### Assigned task
Your answer should be the lines below from the one with "color_scheme_set" to the one with "# loads COL.OLD", both included, given again exactly and with nothing added.

Top of Data for this exercise

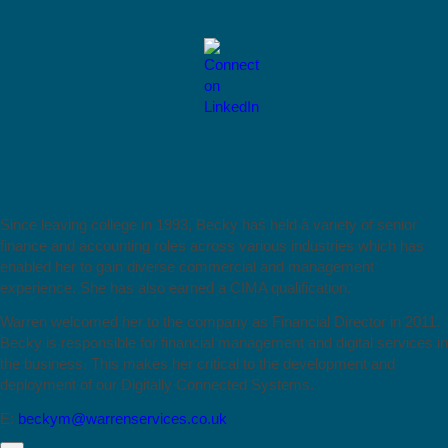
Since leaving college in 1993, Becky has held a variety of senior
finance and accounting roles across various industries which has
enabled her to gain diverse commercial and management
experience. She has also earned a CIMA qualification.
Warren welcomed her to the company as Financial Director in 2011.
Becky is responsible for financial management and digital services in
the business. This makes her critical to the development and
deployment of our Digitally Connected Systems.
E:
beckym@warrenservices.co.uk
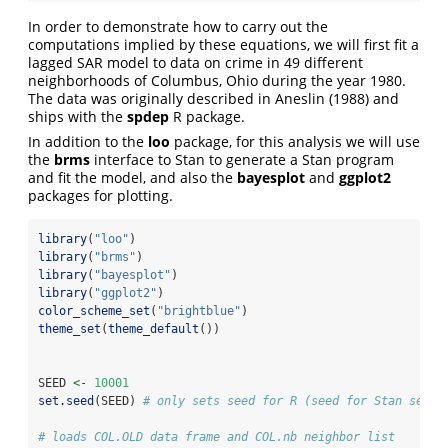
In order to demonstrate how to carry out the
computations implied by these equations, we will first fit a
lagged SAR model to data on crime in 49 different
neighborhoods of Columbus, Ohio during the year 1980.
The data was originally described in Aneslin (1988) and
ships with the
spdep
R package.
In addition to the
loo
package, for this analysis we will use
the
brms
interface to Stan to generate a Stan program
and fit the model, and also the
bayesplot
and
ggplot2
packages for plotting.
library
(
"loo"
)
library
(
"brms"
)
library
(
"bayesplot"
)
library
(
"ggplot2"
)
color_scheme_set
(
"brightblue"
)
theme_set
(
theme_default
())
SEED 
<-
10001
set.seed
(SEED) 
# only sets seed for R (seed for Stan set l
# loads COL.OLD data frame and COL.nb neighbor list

Bottom of Data for this exercise
Top of Data for this exercise

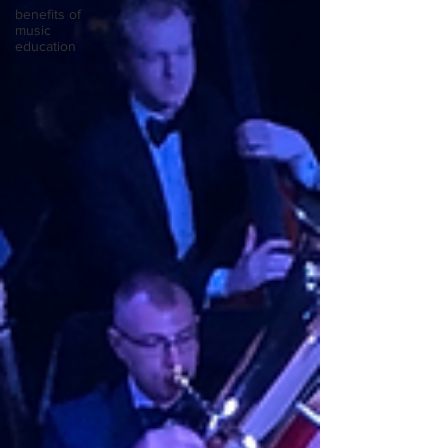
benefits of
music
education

Bottom of Data for this exercise
Top of Data for this exercise

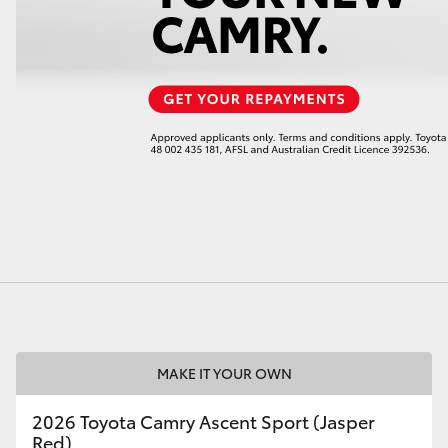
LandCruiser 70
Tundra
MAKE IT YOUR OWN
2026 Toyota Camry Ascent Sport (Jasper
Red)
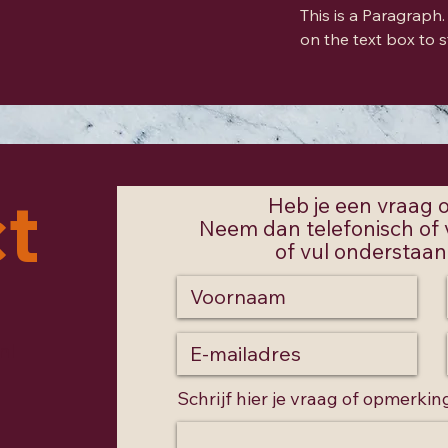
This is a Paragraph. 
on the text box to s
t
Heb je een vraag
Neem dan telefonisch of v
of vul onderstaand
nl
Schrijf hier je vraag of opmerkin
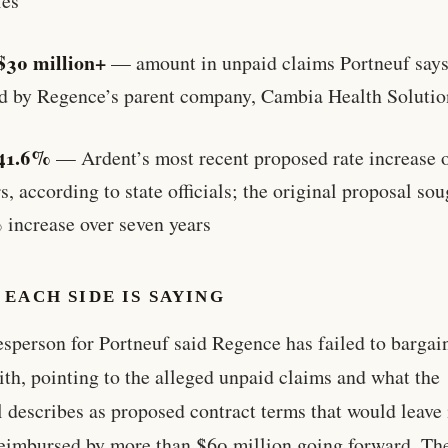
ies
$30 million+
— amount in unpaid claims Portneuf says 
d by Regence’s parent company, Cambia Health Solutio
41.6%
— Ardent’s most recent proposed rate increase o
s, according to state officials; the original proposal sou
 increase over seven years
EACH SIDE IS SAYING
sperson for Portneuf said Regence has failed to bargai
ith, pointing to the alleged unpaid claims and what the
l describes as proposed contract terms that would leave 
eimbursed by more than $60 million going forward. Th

Bottom of Data for this exercise

### Reply
color_scheme_set
(
"brightblue"
)
theme_set
(
theme_default
())
SEED 
<-
10001
set.seed
(SEED) 
# only sets seed for R (seed for Stan set l
# loads COL.OLD data frame and COL.nb neighbor list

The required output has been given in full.